The method of manufacturing a group III nitride crystal substrate according to claim 1, wherein the surface of the steel wire of the saw wire (22) is plated with brass.
The method for producing a group III nitride crystal substrate according to claim 1, wherein the thickness of the group III nitride crystal substrate (31) is not less than 200 µm and not more than 350 µm.

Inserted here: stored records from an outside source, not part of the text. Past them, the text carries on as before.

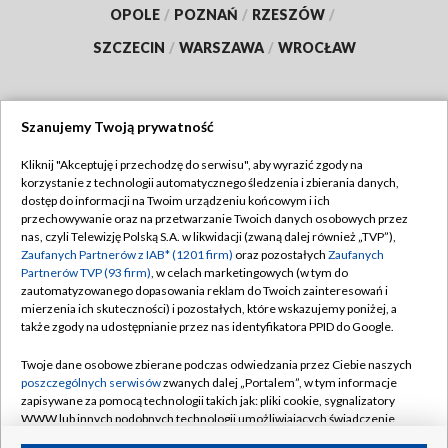
OPOLE
/
POZNAŃ
/
RZESZÓW
/
SZCZECIN
/
WARSZAWA
/
WROCŁAW
Szanujemy Twoją prywatność
Dołącz do nas:
Kliknij "Akceptuję i przechodzę do serwisu", aby wyrazić zgody na
korzystanie z technologii automatycznego śledzenia i zbierania danych,
TVP
dostęp do informacji na Twoim urządzeniu końcowym i ich
Abonament TVP
przechowywanie oraz na przetwarzanie Twoich danych osobowych przez
Regulamin TVP
nas, czyli Telewizję Polską S.A. w likwidacji (zwaną dalej również „TVP”),
Emisja w TVP
Polityka prywatności
Zaufanych Partnerów z IAB* (1201 firm)
oraz pozostałych
Zaufanych
Partnerów TVP (93 firm)
, w celach marketingowych (w tym do
Centrum informacji TVP
Moje zgody
zautomatyzowanego dopasowania reklam do Twoich zainteresowań i
mierzenia ich skuteczności) i pozostałych, które wskazujemy poniżej, a
Naziemna Telewizja Cyfrowa
Pomoc
także zgody na udostępnianie przez nas identyfikatora PPID do Google.
Sklep TVP
Biuro reklamy
Twoje dane osobowe zbierane podczas odwiedzania przez Ciebie naszych
Rada Programowa
Kontakt
poszczególnych serwisów
zwanych dalej „Portalem”, w tym informacje
zapisywane za pomocą technologii takich jak: pliki cookie, sygnalizatory
System NOS
WWW lub innych podobnych technologii umożliwiających świadczenie
dopasowanych i bezpiecznych usług, personalizację treści oraz reklam,
Informacje o nadawcy
Kanały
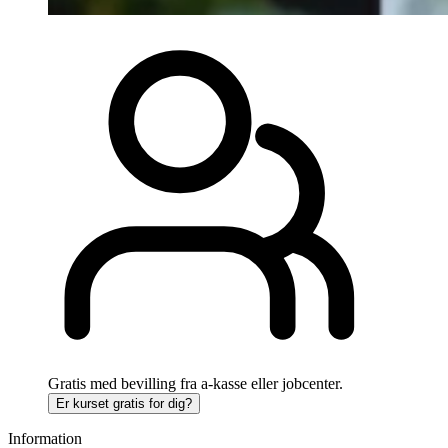
Gratis
med bevilling fra a-kasse eller jobcenter.
Er kurset gratis for dig?
Information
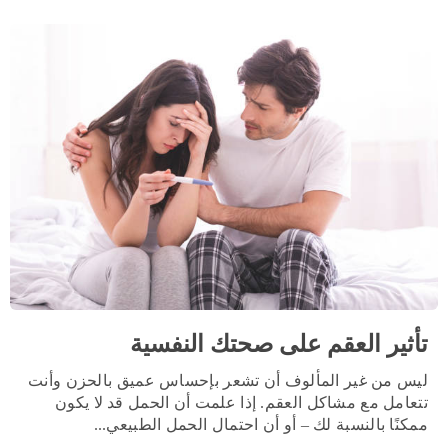
تأثير العقم على صحتك النفسية
ليس من غير المألوف أن تشعر بإحساس عميق بالحزن وأنت
تتعامل مع مشاكل العقم. إذا علمت أن الحمل قد لا يكون
ممكنًا بالنسبة لك – أو أن احتمال الحمل الطبيعي...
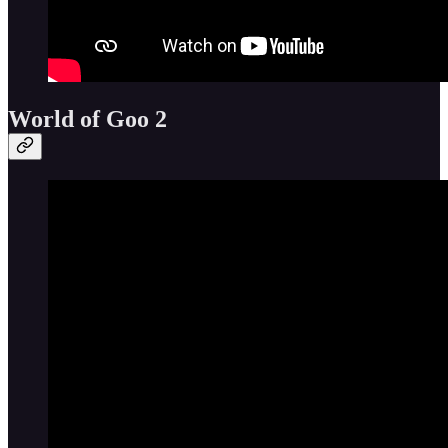
World of Goo 2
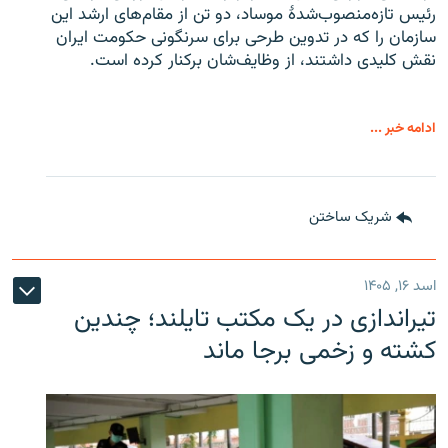
رئیس تازه‌منصوب‌شدۀ موساد، دو تن از مقام‌های ارشد این
سازمان را که در تدوین طرحی برای سرنگونی حکومت ایران
نقش کلیدی داشتند، از وظایف‌شان برکنار کرده است.
ادامه خبر ...
شریک ساختن
اسد ۱۶, ۱۴۰۵
تیراندازی در یک مکتب تایلند؛ چندین
کشته و زخمی برجا ماند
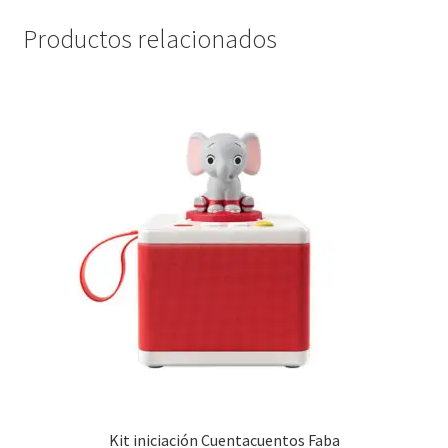
Productos relacionados
Kit iniciación Cuentacuentos Faba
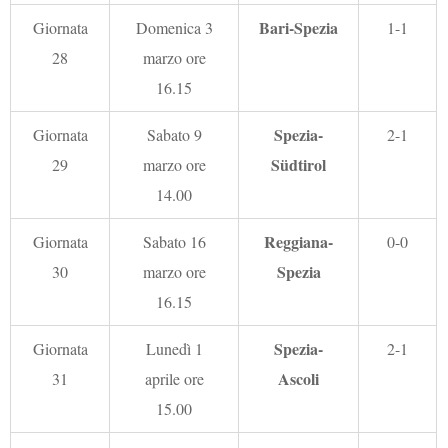
Bari-Spezia
Giornata
Domenica 3
1-1
28
marzo ore
16.15
Spezia-
Giornata
Sabato 9
2-1
Südtirol
29
marzo ore
14.00
Reggiana-
Giornata
Sabato 16
0-0
Spezia
30
marzo ore
16.15
Spezia-
Giornata
Lunedì 1
2-1
Ascoli
31
aprile ore
15.00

[Correction 09.07.2012 based on Rule 91]
Carbon concentration is 0.90% by mass or more and 0.95% by mass or less, Silicon concentration is 0.12% by mass or more and 0.32% by mass or less, Manganese concentration is 0.40% by mass or more and 0.90% by mass or less, Phosphorus concentration 0.025% by mass or less, a sulfur concentration of 0.025% by mass or less and a copper concentration of 0.20% by mass or less, including a steel wire,
A saw wire in which the diameter of the saw wire (22) is 0.07 mm or more and less than 0.16 mm, the tensile breaking strength of the saw wire (22) is higher than 4200 N / mm 2 , and the curled diameter of the saw wire (22) is 400 mm or more.
[Correction 09.07.2012 based on Rule 91]
The saw wire according to claim 5, wherein a diameter of the saw wire (22) is not less than 0.07 mm and not more than 0.10 mm.
The saw wire according to claim 5, wherein the surface of the steel wire is plated with brass.